The expected output is every record below, transcribed exactly, with the pictures left out.

[Dataset entries]

==========

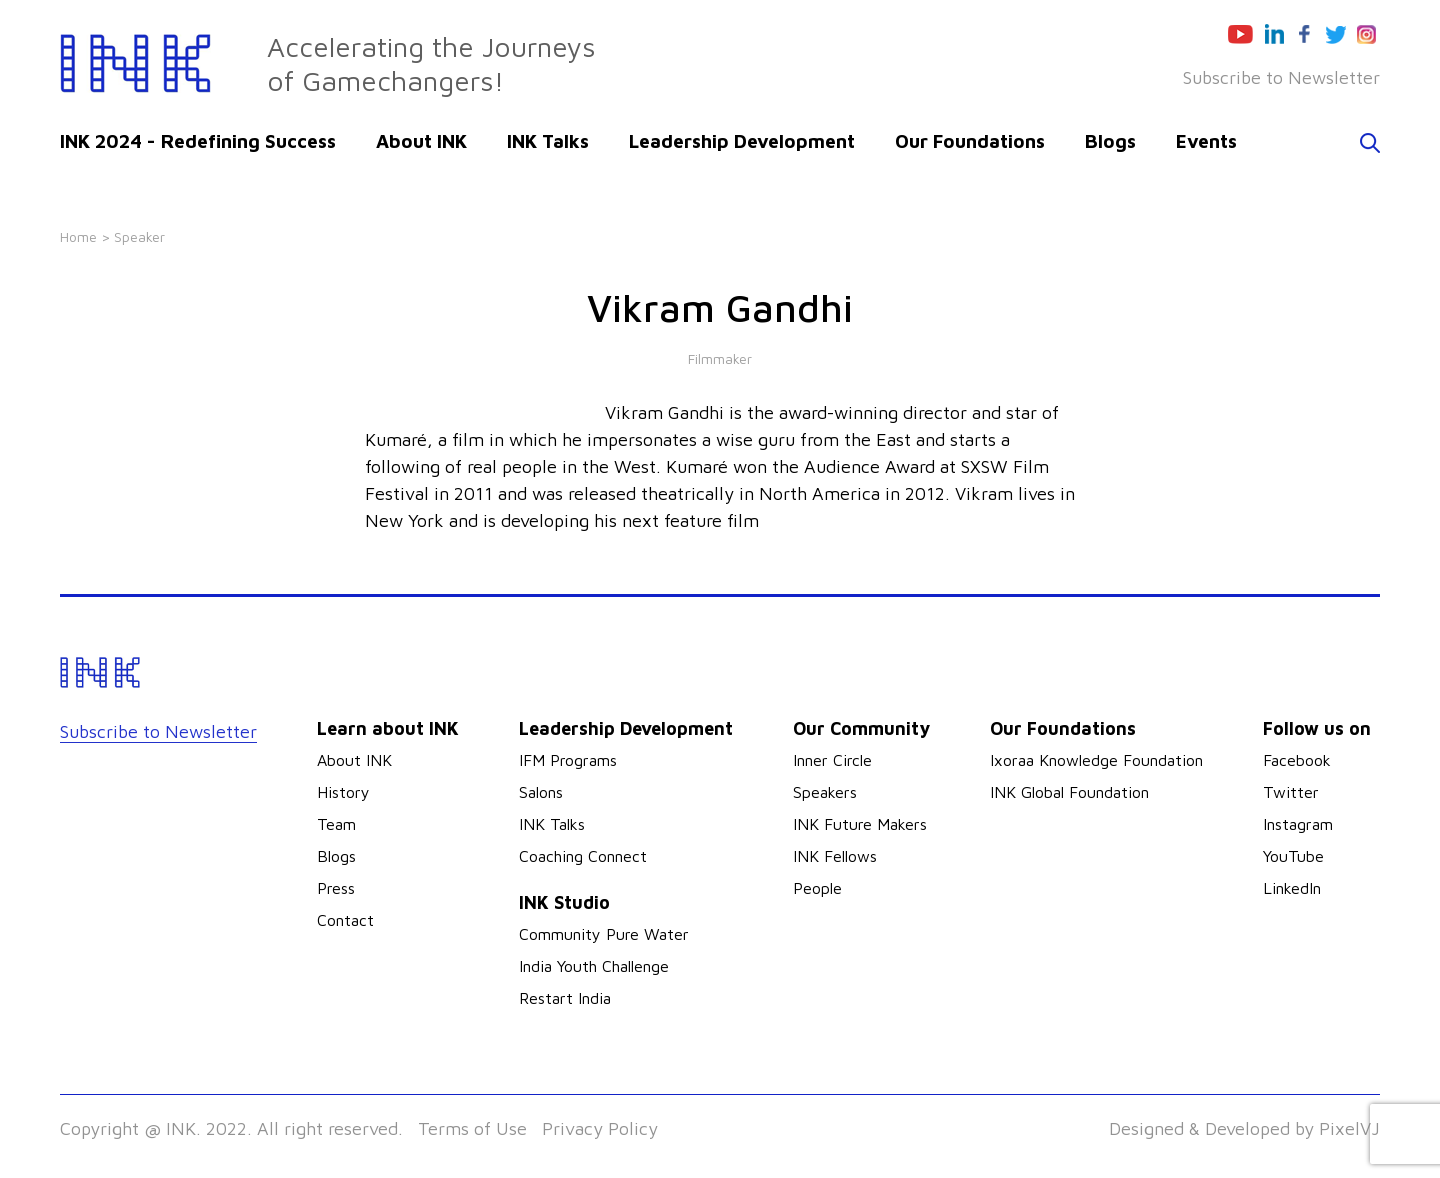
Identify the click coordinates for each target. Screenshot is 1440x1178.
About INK (421, 141)
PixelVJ (1349, 1128)
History (343, 792)
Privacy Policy (600, 1128)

==========

**The completed task**
Identify the click coordinates for each target. Screenshot is 1440x1178.
About INK (421, 141)
PixelVJ (1349, 1128)
History (343, 792)
Privacy Policy (600, 1128)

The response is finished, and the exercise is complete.